Clearly, tall ceilings are a much-desired house feature, and there are plenty of good reasons to seek out a home that has them. But there's a downside to having high ceilings, too:

  • Complicated and costly maintenance. Ceilings can crack over time, and you may need to paint yours again every few years. The higher your ceiling, the more difficult it will be to perform that maintenance safely. In fact, you may need to bring in a contractor to fix up those rooms with high ceilings if you have a fear of heights, thereby adding to your costs.
  • Trouble with heating and cooling. Utility costs are a major expense that homeowners need to plan for in general, but those rooms in your house with high ceilings may prove challenging -- and expensive -- to heat and cool. Because heat rises, any room in your house with tall ceilings could struggle to stay warm enough in the heart of winter. And high ceilings could lend to higher air conditioning bills, since it's hard to maintain that cold air in a larger space. That said, a ceiling fan may be able to mitigate this issue by circulating warm air during the winter and cool air during the summer. You can also install energy-efficient windows to prevent heat from escaping those rooms with high ceilings during the winter, and to block out warm outside temperatures and intense sunlight during summer.
  • Added noise. Tall ceilings may be aesthetically pleasing, but they also lend to added noise. That could make home a less pleasant environment to be in. If someone in your house plays an instrument, prepare to hear music blaring as sound travels easily through the open space. And if you have young children at home, you may find that your tall ceilings make sounds echo, which can keep little ones awake at night.
  • Higher building costs. If you're building a home from scratch, you'll generally pay a premium for high ceilings. But you may decide that your money is better spent on other items that make your home a more pleasant place to live, like higher-end kitchen appliances or hardwood flooring throughout your living space. And if you're buying a home that's already constructed, you could end up paying more for tall ceilings.

Should you buy a home with high ceilings?

High ceilings are certainly a nice feature to have in a house, but they're not for everyone. Some people prefer the feel of smaller, cozier spaces. If that sounds like you, then tall ceilings may not be ideal.

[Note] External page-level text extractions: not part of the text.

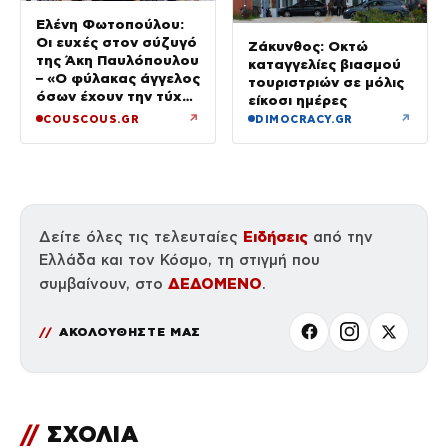
Ελένη Φωτοπούλου:
Οι ευχές στον σύζυγό
Ζάκυνθος: Οκτώ
της Άκη Παυλόπουλου
καταγγελίες βιασμού
– «Ο φύλακας άγγελος
τουριστριών σε μόλις
όσων έχουν την τύχη
είκοσι ημέρες
να βρίσκονται κοντά
↗
↗
COUSCOUS.GR
DIMOCRACY.GR
του»
Ειδήσεις
Δείτε όλες τις τελευταίες
από την
Ελλάδα και τον Κόσμο, τη στιγμή που
ΔΕΔΟΜΕΝΟ
συμβαίνουν, στο
.
ΑΚΟΛΟΥΘΗΣΤΕ ΜΑΣ
//
ΣΧΟΛΙΑ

Also, high ceilings and open floor plans tend to go hand in hand. If you don't like open floor plans and instead prefer defined rooms that are closed off from one another, then you may not want high ceilings.

Furthermore, homes that feature high ceilings may cost more than those with standard ceilings. If you're on a budget or are looking to keep your housing expenses as low as possible, then you may want to forgo the high ceilings.

On the other hand, high ceilings are a widely desirable feature, so if you're looking for a home that could offer a great return on investment, you may want to favor one with tall ceilings. Though you may face a few challenges, there's a good chance you'll wind up happy with your decision.